Please reproduce the lines from the one containing "出張買取利用時に気を付けたい点まとめ" through the end of the data below exactly as they stand, and omit all pictures.

-- EXTRACTED DATA follows --

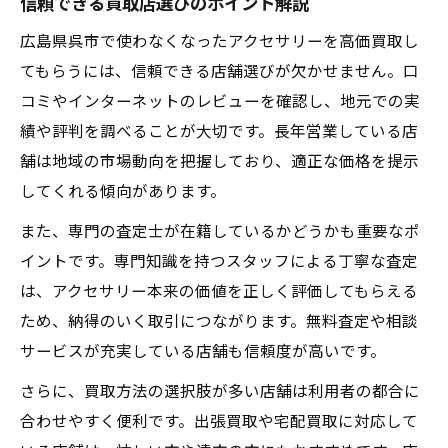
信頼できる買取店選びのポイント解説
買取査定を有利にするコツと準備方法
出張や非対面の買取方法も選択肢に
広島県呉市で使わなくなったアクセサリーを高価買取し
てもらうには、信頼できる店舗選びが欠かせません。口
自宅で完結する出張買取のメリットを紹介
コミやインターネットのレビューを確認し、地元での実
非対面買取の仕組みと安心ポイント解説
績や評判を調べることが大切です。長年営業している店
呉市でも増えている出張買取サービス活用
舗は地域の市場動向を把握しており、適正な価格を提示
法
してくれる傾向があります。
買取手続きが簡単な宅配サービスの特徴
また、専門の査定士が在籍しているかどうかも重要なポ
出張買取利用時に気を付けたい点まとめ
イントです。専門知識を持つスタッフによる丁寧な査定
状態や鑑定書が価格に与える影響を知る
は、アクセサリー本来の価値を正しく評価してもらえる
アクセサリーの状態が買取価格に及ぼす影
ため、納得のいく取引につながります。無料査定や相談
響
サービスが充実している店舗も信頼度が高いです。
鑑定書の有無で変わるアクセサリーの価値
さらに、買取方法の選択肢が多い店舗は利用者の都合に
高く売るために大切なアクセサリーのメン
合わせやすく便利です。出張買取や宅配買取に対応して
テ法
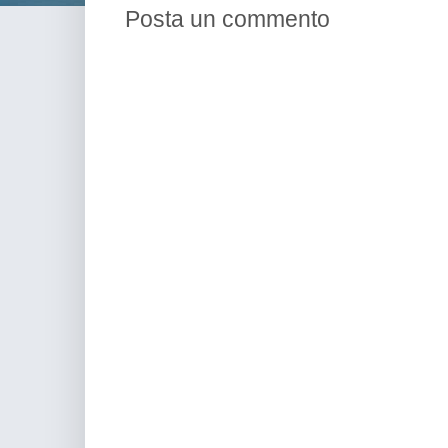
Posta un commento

-- EXTRACTED DATA concluded --

- TASK OUTPUT:
出張買取利用時に気を付けたい点まとめ
イントです。専門知識を持つスタッフによる丁寧な査定
状態や鑑定書が価格に与える影響を知る
は、アクセサリー本来の価値を正しく評価してもらえる
アクセサリーの状態が買取価格に及ぼす影
ため、納得のいく取引につながります。無料査定や相談
響
サービスが充実している店舗も信頼度が高いです。
鑑定書の有無で変わるアクセサリーの価値
さらに、買取方法の選択肢が多い店舗は利用者の都合に
高く売るために大切なアクセサリーのメン
合わせやすく便利です。出張買取や宅配買取に対応して
テ法
Posta un commento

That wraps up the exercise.